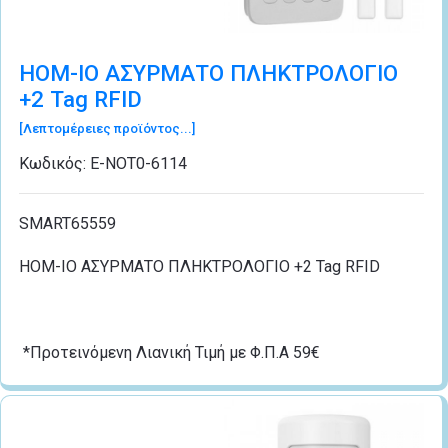
ΗΟΜ-ΙΟ ΑΣΥΡΜΑΤΟ ΠΛΗΚΤΡΟΛΟΓΙΟ
+2 Tag RFID
[Λεπτομέρειες προϊόντος...]
Κωδικός:
Ε-ΝΟΤ0-6114
SMART65559
ΗΟΜ-ΙΟ ΑΣΥΡΜΑΤΟ ΠΛΗΚΤΡΟΛΟΓΙΟ +2 Tag RFID
*Προτεινόμενη Λιανική Τιμή με Φ.Π.Α 59€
⁂
__WHAT THE TASK ASKS__
Return every entry word for word, minus the pictures.

__TASK ANSWER__
ΗΟΜ-ΙΟ ΑΣΥΡΜΑΤΟ ΠΛΗΚΤΡΟΛΟΓΙΟ
+2 Tag RFID
[Λεπτομέρειες προϊόντος...]
Κωδικός:
Ε-ΝΟΤ0-6114
SMART65559
ΗΟΜ-ΙΟ ΑΣΥΡΜΑΤΟ ΠΛΗΚΤΡΟΛΟΓΙΟ +2 Tag RFID
*Προτεινόμενη Λιανική Τιμή με Φ.Π.Α 59€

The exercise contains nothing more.